Naturally, that success hasn't gone unnoticed. In an investor note from September, Leerink counted at least nine Humira biosimilars either in development or cleared by the Food and Drug Administration. From its end, AbbVie has been dogged at fending off the copycats — jumping into legal battles with Amgen, Boehringer and Novartis, among others.
It's a strategy that has paid off too. Amgen, the first company to get U.S. approval for a Humira biosimilar, in the fall entered a settlement with AbbVie that gave the California-based drugmaker non-exclusive rights to market its drug, Amjevita (adalimumab-atto), in most European countries starting Oct. 16, 2018 and in the U.S. starting Jan. 31, 2023.
And in another win, AbbVie recently entered a similar licensing pact with Sampsung Bioepis that keeps the South Korean company from selling its Humira biosimilar in the U.S. until June 30, 2023.
The deals underscore that while Humira's patents aren't impenetrable, they do appear to be an exhaustive legal hurdle. It's a hurdle that should award AbbVie between $19 billion and $22.4 billion annually until 2023, according to Leerink estimates, after which Humira revenue will rapidly decline.
AbbVie will get a small taste of those bottom line threats later this year, when Amgen's biosimilar breaks into Europe.

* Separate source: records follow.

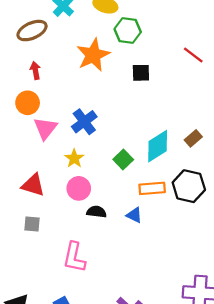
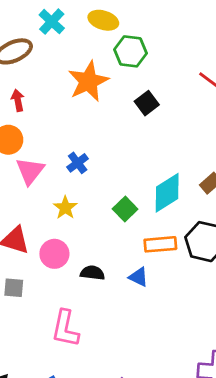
black square: (141, 73) -> (147, 103), turned -36
blue cross: (84, 122) -> (78, 163), size x0.7
pink circle: (79, 188) -> (54, 254), moved

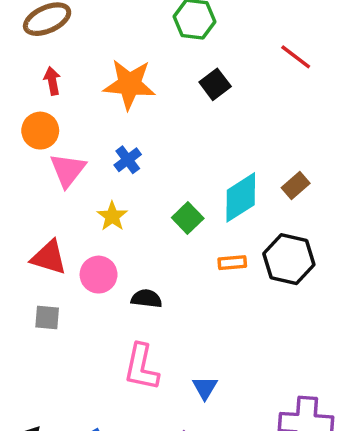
orange star: (88, 81) -> (129, 84), moved, turned 30
orange rectangle: (160, 244) -> (232, 263), size x0.7
blue triangle: (139, 277) -> (205, 388), moved, turned 35
pink L-shape: (65, 329) -> (141, 367), moved

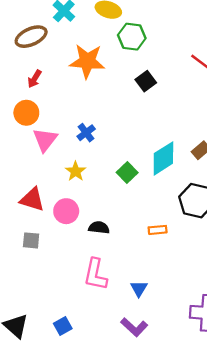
red arrow: (52, 81) -> (35, 79), turned -138
orange star: (129, 84) -> (87, 61), moved
orange rectangle: (232, 263) -> (158, 230), moved

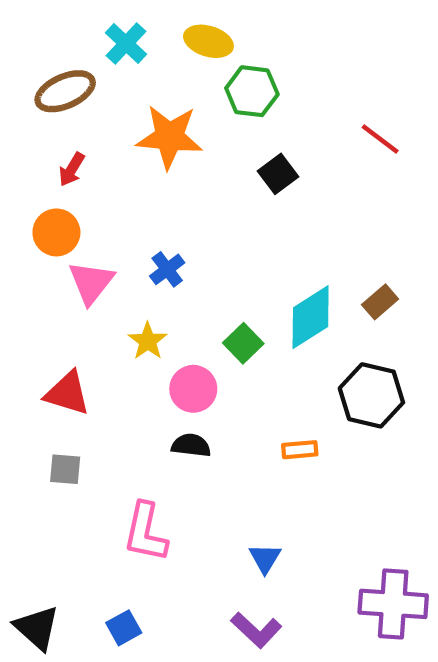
pink circle: (66, 211) -> (193, 389), moved
pink L-shape: (95, 274) -> (145, 532), moved

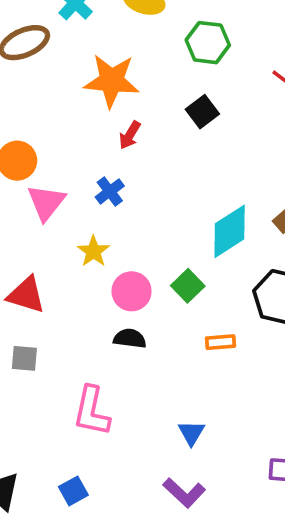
green hexagon: (252, 91) -> (208, 43), moved
red arrow: (72, 169) -> (130, 135), moved
green square: (243, 343) -> (188, 286), moved

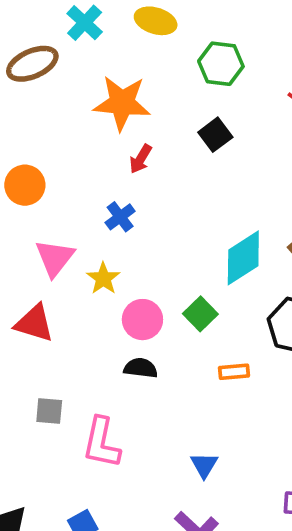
pink triangle: (46, 202) -> (55, 258), moved
gray square: (24, 358) -> (49, 411), moved

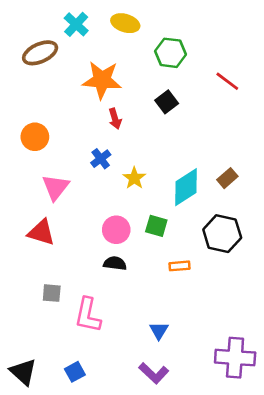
red arrow: (141, 159) -> (115, 119), turned -48
yellow star: (103, 278) -> (134, 178), moved
green square: (200, 314) -> (156, 226), turned -30

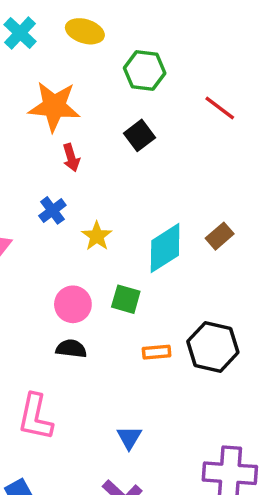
black hexagon: (222, 234) -> (213, 347), moved

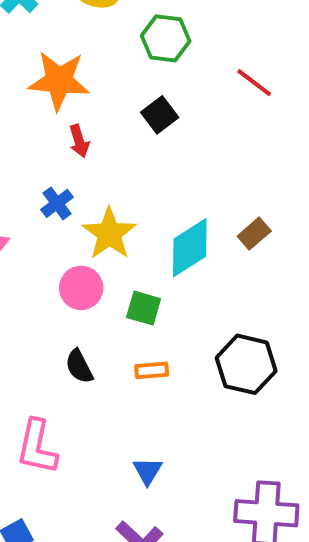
yellow star: (97, 236) -> (109, 234), size x1.5
pink circle: (73, 304) -> (81, 288), moved
black semicircle: (71, 349) -> (79, 366), turned -124
orange rectangle: (157, 352) -> (152, 370), moved

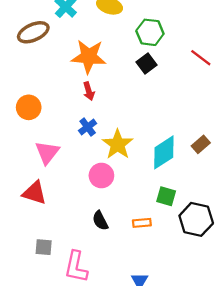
black square: (160, 115) -> (146, 63), moved
red arrow: (79, 141) -> (89, 91), moved
green square: (144, 308) -> (166, 196), moved

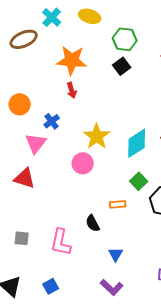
blue cross: (88, 127) -> (52, 121), moved
green square: (166, 196) -> (139, 181), turned 30
black semicircle: (100, 221) -> (93, 223), moved
gray square: (44, 247) -> (22, 238), moved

"You would expect that the business will grow [in Europe] until the fourth quarter in the mid-single digit range ... and then you will start to see the impact of biosimilars," AbbVie CEO Richard Gonzalez said during a first quarter earnings call.
"A little harder to tell at this point exactly how that's going to go. We've modeled it and I think we have a pretty good idea of how that will progress and I think it will fall within the expectations that we have put forth. But we're going to need to see as it actually plays out and we watch what the biosimilars' launch strategies really look like," he added.